His experiments are of the culinary kind, and his lab is the basement kitchen at Boston’s swank Restaurant L, where he is the chef — and where dinner for two with wine averages about $130.
Maffeo, who describes his cuisine as mainly European with Asian accents, is one of a new breed of American cooks who practice what has become known as molecular gastronomy.
Using liquid nitrogen, emulsifiers and an arsenal of equipment typically stocked in scientific laboratories, Maffeo creates what he calls “one-bite wonders.”
“If science can make my cuisine better, then I’ll use it,” he said, while putting ravioli made from mango and dry cured ham on skewers alongside aloe vera and muscato grape juice gelatin cubes. “I’ve opened my doors to anything.”
Magnetic resonance for risotto?
To create unusual and original recipes — such as pairing fried calamari with watermelon and cantaloupe — Maffeo analyzes the molecular makeup of the ingredients with an infrared spectrometer nuclear magnetic resonance machine, equipment usually used by synthetic chemists and physicists. He believes foods with similar composition pair well together.
He meets weekly to discuss projects with Angela Buffone, a visiting professor of organic chemistry at Suffolk University and partner in Maffeo’s culinary experiments.
For his signature dish, seared foie gras with a 24-carat golden egg, Maffeo pulls out a keg of liquid nitrogen — a gas more commonly used to zap away skin growths such as warts.
The browned foie gras is placed on a bed of shaved pickled fennel, and a small oblong and airy meringue is then dredged in lightly whipped cream and dunked into the liquid nitrogen.
The gas — a cool 300 or more degrees Fahrenheit below zero (-185 degrees Celsius) — flash-freezes the cream, creating a texture resembling an eggshell. Using a syringe, Maffeo then injects mango sauce into the meringue, which is then dipped into the frigid bath.
As a finishing touch, the egg is wrapped in 24-carat gold leaf and placed on the plate, where once cracked it oozes with yolklike mango sauce.
Thin line between taste and absurdity
As creative and innovative as molecular cuisine can be, the line separating it from overkill or the absurd is thin, said food writer Michael Ruhlman, author of “Soul of a Chef” and ”The Making of a Chef.”

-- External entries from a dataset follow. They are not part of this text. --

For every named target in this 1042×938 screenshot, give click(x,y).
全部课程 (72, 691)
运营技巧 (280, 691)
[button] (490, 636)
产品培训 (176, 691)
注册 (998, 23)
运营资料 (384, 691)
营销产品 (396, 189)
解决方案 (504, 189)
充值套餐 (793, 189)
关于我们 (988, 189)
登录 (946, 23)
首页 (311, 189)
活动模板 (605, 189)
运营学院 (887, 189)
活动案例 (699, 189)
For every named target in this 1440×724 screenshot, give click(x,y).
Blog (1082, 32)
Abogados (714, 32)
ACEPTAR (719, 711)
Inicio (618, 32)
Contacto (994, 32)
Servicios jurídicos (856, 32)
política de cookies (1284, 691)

“Just because you can do something doesn’t mean you have to,” he said. “Do it if it’s a pleasure to taste.”
Maffeo agreed, saying “it’s all about flavor.”

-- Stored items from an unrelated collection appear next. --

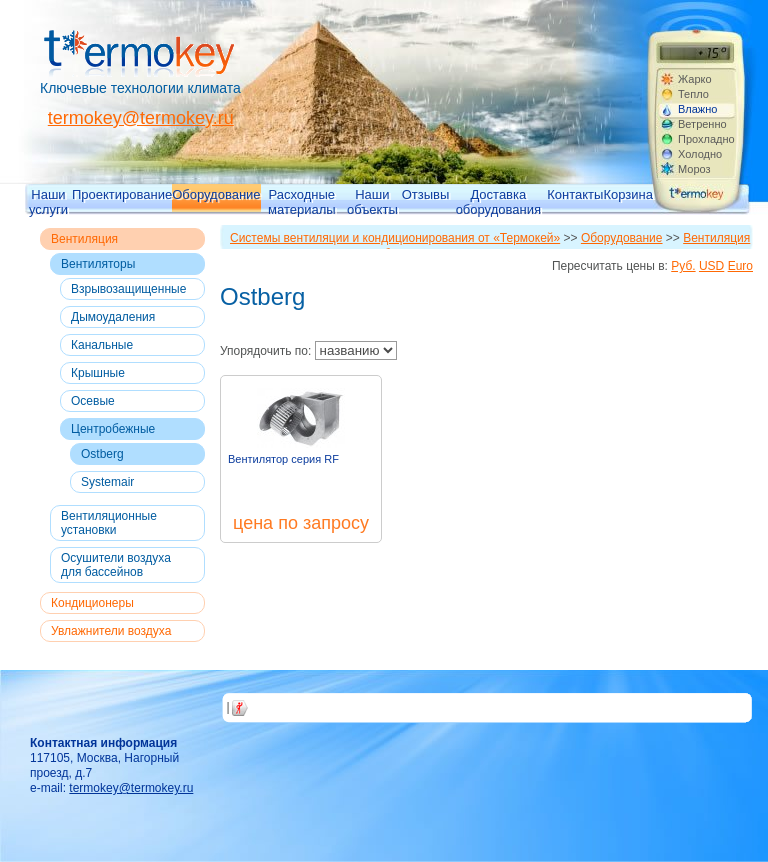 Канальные (102, 345)
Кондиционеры (92, 603)
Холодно (700, 154)
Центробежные (113, 429)
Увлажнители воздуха (111, 631)
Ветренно (702, 124)
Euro (740, 266)
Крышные (98, 373)
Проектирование (122, 194)
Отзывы (426, 194)
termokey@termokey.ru (141, 118)
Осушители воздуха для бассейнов (116, 565)
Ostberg (102, 454)
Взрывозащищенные (128, 289)
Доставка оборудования (498, 201)
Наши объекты (372, 201)
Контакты (575, 194)
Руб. (683, 266)
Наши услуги (48, 201)
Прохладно (706, 139)
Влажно (697, 109)
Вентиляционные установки (109, 523)
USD (711, 266)
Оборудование (216, 194)
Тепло (693, 94)
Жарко (695, 79)
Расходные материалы (302, 201)
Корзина (628, 194)
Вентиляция (84, 239)
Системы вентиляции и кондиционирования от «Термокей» (395, 238)
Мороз (694, 169)
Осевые (93, 401)
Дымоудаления (113, 317)
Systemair (107, 482)
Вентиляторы (98, 264)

“If people don’t say ‘Wow, this is bloody delicious,’ then all this is unnecessary.”
While modern science provides room for more tricks, it’s no replacement for traditional technique. “No matter how you do it, cooking comes down to fundamentals,” Ruhlman said.

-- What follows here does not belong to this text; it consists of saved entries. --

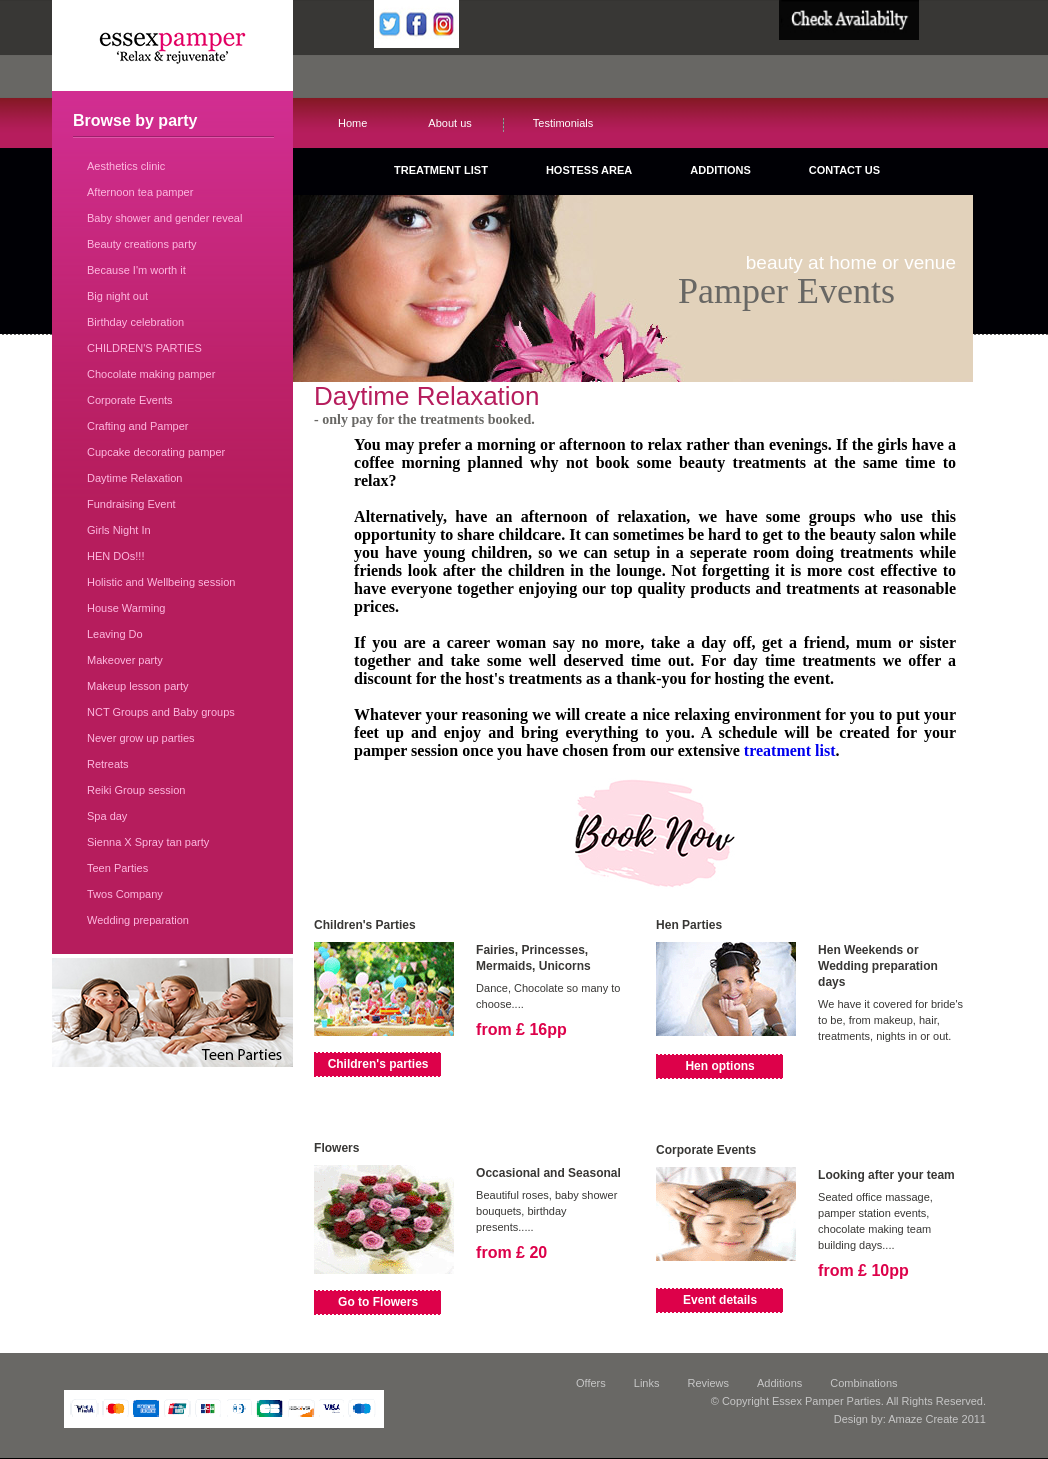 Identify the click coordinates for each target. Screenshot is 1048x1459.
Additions (779, 1383)
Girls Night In (119, 530)
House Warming (126, 608)
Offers (591, 1383)
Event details (720, 1300)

Molecular gastronomy was spearheaded by Spanish chef Ferran Adria, who spends half the year testing his world-acclaimed dishes and the rest cooking at El Bulli on Spain’s Mediterranean coast. Other world-renowned chefs such as Heston Blumenthal of Fat Duck in the English town of Bray have joined the ranks of molecular cooks.
In the United States, few have ventured into molecular gastronomy, but the style is here to stay, said Ruhlman, even if the market is relatively small and restricted to more discerning diners.
Not every dish is a science project
“I wouldn’t make every dish on my menu a science project, but it’s way exciting,” said celebrity chef David Burke of davidburke & donatella in New York City. “It’s like going back to school, and I find it naturally appealing.”
The avant-garde type of cooking could give chefs a deeper understanding of how foods work together, making the final dish more creative and better tasting, he said.
Burke has taken his experimenting outside the kitchen and sells spray bottles for $5.95 containing flavorings ranging from bacon to Memphis barbecue and chocolate fudge, designed to flavor food while cutting on calories.
In New York City, Shea Gallante, executive chef of Cru, uses a medical machine known as a thermo-circulator to cook foods in a vacuum, a technique known as “sous-vide.” The device is typically used to grow cultures and bacteria.
While the sous-vide method isn’t novel, Gallante’s use of the thermo-circulator breaks the norms. Because the machine can maintain an exact temperature better than a stove, Gallante says he can pack in all the natural flavors of the foods he cooks sous-vide while retaining their juices and nutrients.
He also uses emulsifiers to make hot foams and has experimented with carbonating ingredients, such as whole gooseberries.
While he admitted that some of it was “kind of noveltyish,” he sees an important role for molecular cooking in a still-maturing American cuisine.
“Food is going to turn very simplistic,” Gallante said. “So these techniques will play a greater role, because you can’t pack that much emphasis into something as simple as a carrot.”